Published online by Cambridge University Press: 15 June 2009
In Mamluk society, divorce was not merely a domestic matter between a husband and a wife, nor even a dispute between two families. The absolute right of husbands to dissolve the marriage contract at will, together with the absolute right of a master to manumit his slave, were the ultimate symbols of patriarchal authority. In a society in which public status was seen to be derived from power over women, slaves and children, men were expected to use their patriarchal privileges to bolster their commitments in the public sphere. They did so through the legal mechanism of the oath on pain of divorce, a form of oath that makes repudiation of one's wife contingent on the non-fulfillment of the sworn undertaking.
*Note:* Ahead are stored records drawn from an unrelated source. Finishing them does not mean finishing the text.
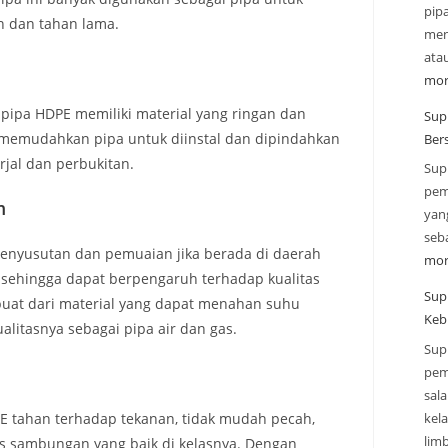
pip
an dan tahan lama.
mend
ata
mor
 pipa HDPE memiliki material yang ringan dan
Supp
but memudahkan pipa untuk diinstal dan dipindahkan
Ber
rjal dan perbukitan.
Sup
pem
m
yan
seba
penyusutan dan pemuaian jika berada di daerah
mor
 sehingga dapat berpengaruh terhadap kualitas
Sup
uat dari material yang dapat menahan suhu
Keb
itasnya sebagai pipa air dan gas.
Sup
pem
sal
kel
PE tahan terhadap tekanan, tidak mudah pecah,
lim
as sambungan yang baik di kelasnya. Dengan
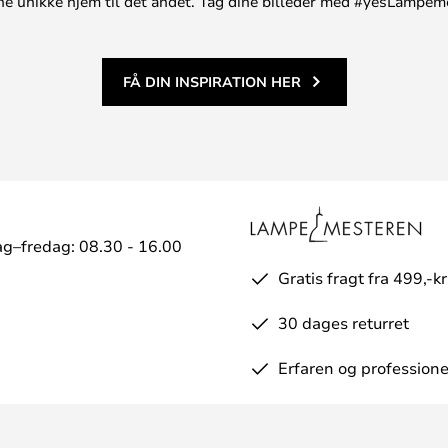
t ene unikke hjem til det andet. Tag dine billeder med #yesLampem
FÅ DIN INSPIRATION HER
g–fredag: 08.30 - 16.00
Gratis fragt fra 499,-kr
30 dages returret
Erfaren og professione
Since oaths could not always be respected and promises had to be broken, the violation of divorce oaths was an additional cause of the high divorce rate in Mamluk society. These separations were not directly initiated by either husband or wife, but were rather the result of men's failure to fulfill social pledges which went far beyond the domestic sphere.
According to its traditional interpretation, Islamic Sunni law grants special status to oaths on pain of divorce, along with oaths on pain of manumission. They are considered conditional phrases, the act of divorce or manumission being contingent on the fulfillment of the condition. For example, when a man says “May my wife be repudiated if I enter this house,” and then enters the house, divorce immediately follows.